(Items from a dataset)
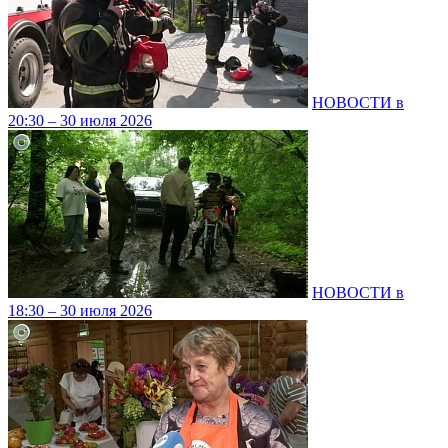
НОВОСТИ в
20:30 – 30 июля 2026
НОВОСТИ в
18:30 – 30 июля 2026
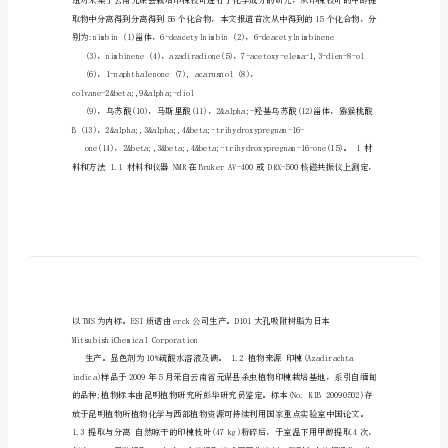
成
分
研
究
&#46;doc
元
谋
栽
培
印
楝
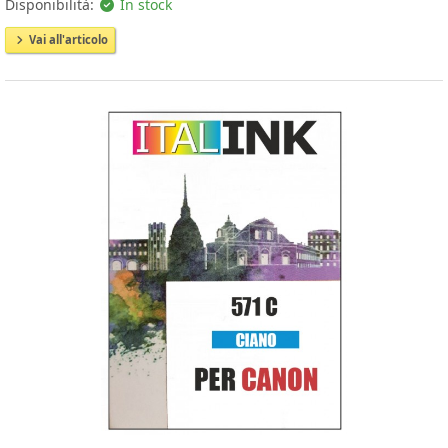
Disponibilità:
In stock
Vai all'articolo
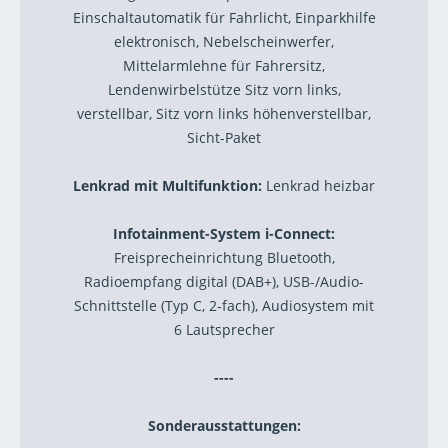
Einschaltautomatik für Fahrlicht, Einparkhilfe
elektronisch, Nebelscheinwerfer,
Mittelarmlehne für Fahrersitz,
Lendenwirbelstütze Sitz vorn links,
verstellbar, Sitz vorn links höhenverstellbar,
Sicht-Paket
Lenkrad mit Multifunktion:
Lenkrad heizbar
Infotainment-System i-Connect:
Freisprecheinrichtung Bluetooth,
Radioempfang digital (DAB+), USB-/Audio-
Schnittstelle (Typ C, 2-fach), Audiosystem mit
6 Lautsprecher
----
Sonderausstattungen:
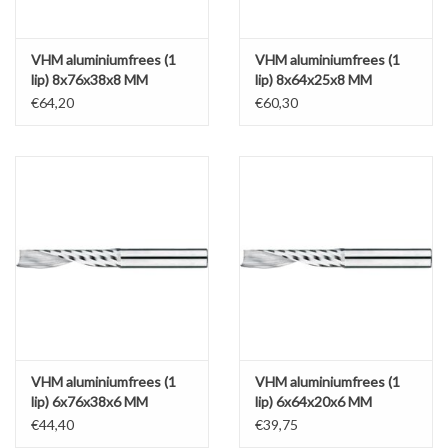
VHM aluminiumfrees (1
VHM aluminiumfrees (1
lip) 8x76x38x8 MM
lip) 8x64x25x8 MM
€64,20
€60,30
VHM aluminiumfrees (1
VHM aluminiumfrees (1
lip) 6x76x38x6 MM
lip) 6x64x20x6 MM
€44,40
€39,75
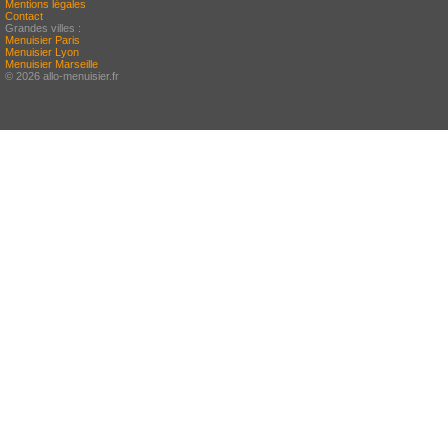
Mentions légales
Contact
Grandes villes :
Menuisier Paris
Menuisier Lyon
Menuisier Marseille
© 2026 allo-menuisier.fr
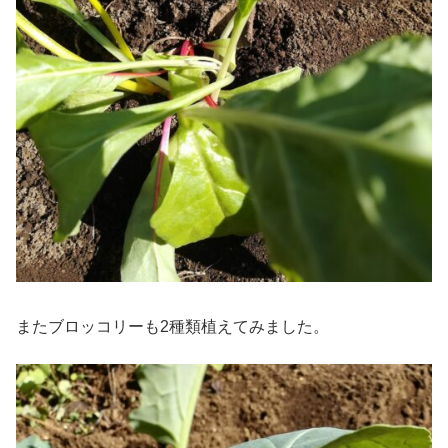
またブロッコリーも2種類植えてみました。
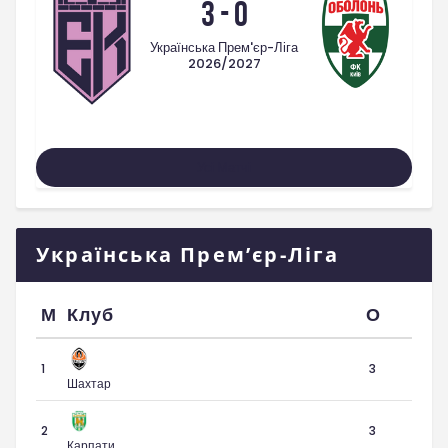
3
-
0
Українська Прем'єр-Ліга
2026/2027
Усі Матчі
Українська Прем’єр-Ліга
М
Клуб
О
1
3
Шахтар
2
3
Карпати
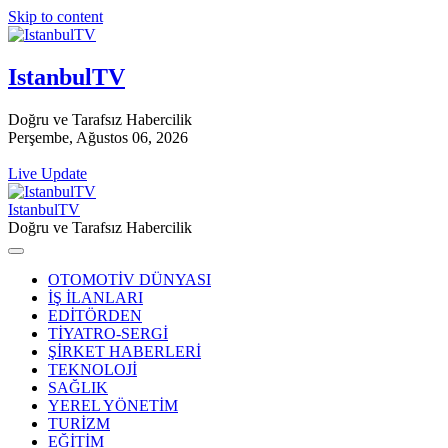
Skip to content
IstanbulTV
Doğru ve Tarafsız Habercilik
Perşembe, Ağustos 06, 2026
Live Update
IstanbulTV
Doğru ve Tarafsız Habercilik
OTOMOTİV DÜNYASI
İŞ İLANLARI
EDİTÖRDEN
TİYATRO-SERGİ
ŞİRKET HABERLERİ
TEKNOLOJİ
SAĞLIK
YEREL YÖNETİM
TURİZM
EĞİTİM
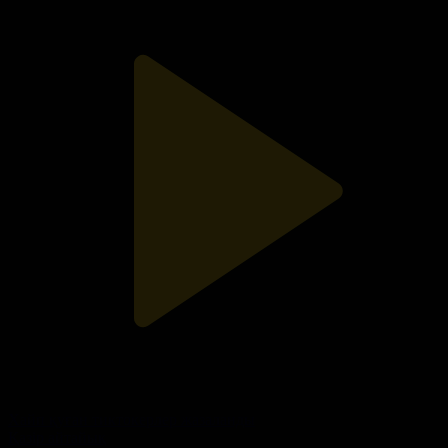
Хайп қуған тиктокерлер жазаланды
Қазір айтайық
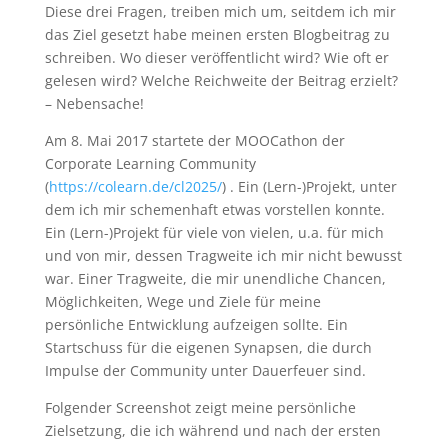
Diese drei Fragen, treiben mich um, seitdem ich mir
das Ziel gesetzt habe meinen ersten Blogbeitrag zu
schreiben. Wo dieser veröffentlicht wird? Wie oft er
gelesen wird? Welche Reichweite der Beitrag erzielt?
– Nebensache!
Am 8. Mai 2017 startete der MOOCathon der
Corporate Learning Community
(
https://colearn.de/cl2025/
) . Ein (Lern-)Projekt, unter
dem ich mir schemenhaft etwas vorstellen konnte.
Ein (Lern-)Projekt für viele von vielen, u.a. für mich
und von mir, dessen Tragweite ich mir nicht bewusst
war. Einer Tragweite, die mir unendliche Chancen,
Möglichkeiten, Wege und Ziele für meine
persönliche Entwicklung aufzeigen sollte. Ein
Startschuss für die eigenen Synapsen, die durch
Impulse der Community unter Dauerfeuer sind.
Folgender Screenshot zeigt meine persönliche
Zielsetzung, die ich während und nach der ersten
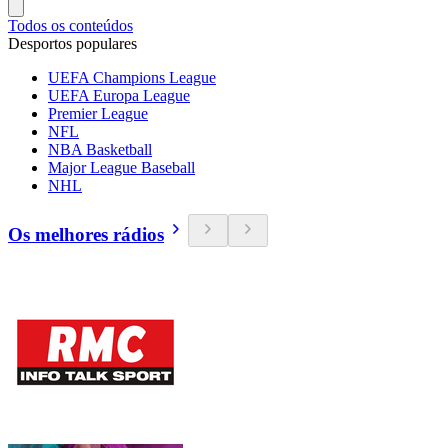
Todos os conteúdos
Desportos populares
UEFA Champions League
UEFA Europa League
Premier League
NFL
NBA Basketball
Major League Baseball
NHL
Os melhores rádios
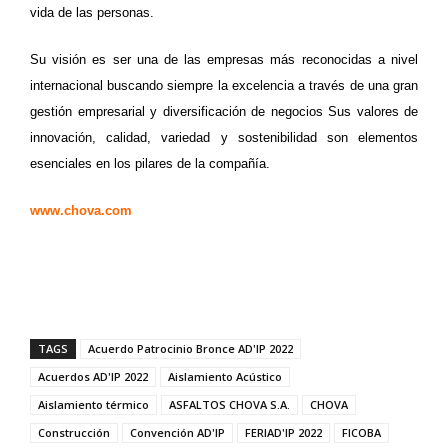
vida de las personas.
Su visión es ser una de las empresas más reconocidas a nivel
internacional buscando siempre la excelencia a través de una gran
gestión empresarial y diversificación de negocios Sus valores de
innovación, calidad, variedad y sostenibilidad son elementos
esenciales en los pilares de la compañía.
www.chova.com
TAGS
Acuerdo Patrocinio Bronce AD'IP 2022
Acuerdos AD'IP 2022
Aislamiento Acústico
Aislamiento térmico
ASFALTOS CHOVA S.A.
CHOVA
Construcción
Convención AD'IP
FERIAD'IP 2022
FICOBA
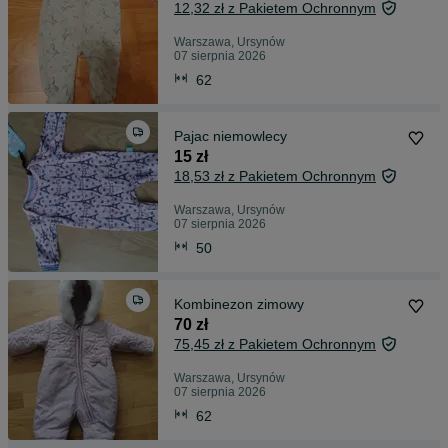
12,32 zł z Pakietem Ochronnym
Warszawa, Ursynów
07 sierpnia 2026
62
Pajac niemowlecy
15 zł
18,53 zł z Pakietem Ochronnym
Warszawa, Ursynów
07 sierpnia 2026
50
Kombinezon zimowy
70 zł
75,45 zł z Pakietem Ochronnym
Warszawa, Ursynów
07 sierpnia 2026
62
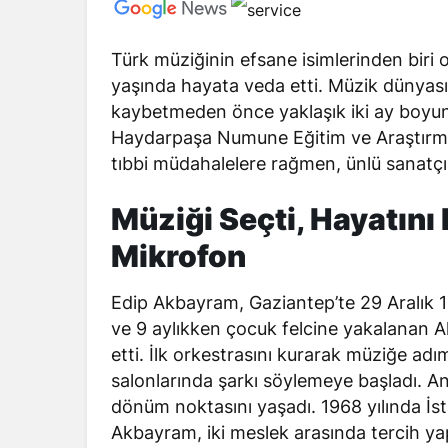
Türk müziğinin efsane isimlerinden bir
yaşında hayata veda etti. Müzik dünyası
kaybetmeden önce yaklaşık iki ay boyunca
Haydarpaşa Numune Eğitim ve Araştırma
tıbbi müdahalelere rağmen, ünlü sanatçı 
Müziği Seçti, Hayatını 
Mikrofon
Edip Akbayram, Gaziantep’te 29 Aralık 19
ve 9 aylıkken çocuk felcine yakalanan A
etti. İlk orkestrasını kurarak müziğe ad
salonlarında şarkı söylemeye başladı. 
dönüm noktasını yaşadı. 1968 yılında İs
Akbayram, iki meslek arasında tercih ya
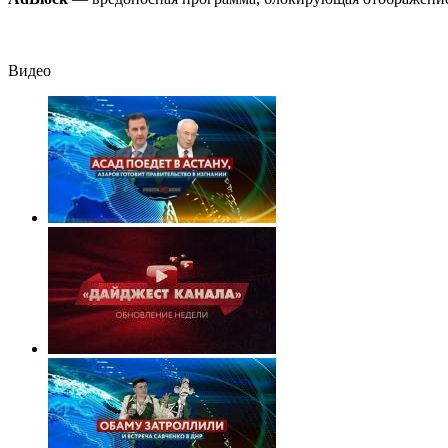
Видео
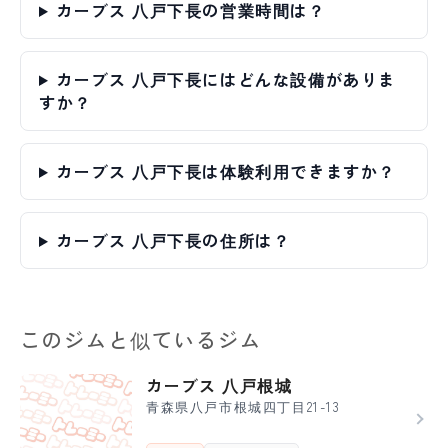
カーブス 八戸下長の営業時間は？
カーブス 八戸下長にはどんな設備がありま
すか？
カーブス 八戸下長は体験利用できますか？
カーブス 八戸下長の住所は？
このジムと似ているジム
カーブス 八戸根城
青森県八戸市根城四丁目21-13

▶ _ABOUT THIS EXERCISE_: Keep the pictures out and repeat exactly the lines from the beginning of the data through the line that contains "lip) 6x76x38x6 MM", both ends included.

▶ _THE ANSWER_:
НОВОСТИ в
20:30 – 30 июля 2026
НОВОСТИ в
18:30 – 30 июля 2026
成
分
研
究
&#46;doc
元
谋
栽
培
印
楝
Disponibilità:
In stock
Vai all'articolo
Einschaltautomatik für Fahrlicht, Einparkhilfe
elektronisch, Nebelscheinwerfer,
Mittelarmlehne für Fahrersitz,
Lendenwirbelstütze Sitz vorn links,
verstellbar, Sitz vorn links höhenverstellbar,
Sicht-Paket
Lenkrad mit Multifunktion:
Lenkrad heizbar
Infotainment-System i-Connect:
Freisprecheinrichtung Bluetooth,
Radioempfang digital (DAB+), USB-/Audio-
Schnittstelle (Typ C, 2-fach), Audiosystem mit
6 Lautsprecher
----
Sonderausstattungen:
VHM aluminiumfrees (1
VHM aluminiumfrees (1
lip) 8x76x38x8 MM
lip) 8x64x25x8 MM
€64,20
€60,30
VHM aluminiumfrees (1
VHM aluminiumfrees (1
lip) 6x76x38x6 MM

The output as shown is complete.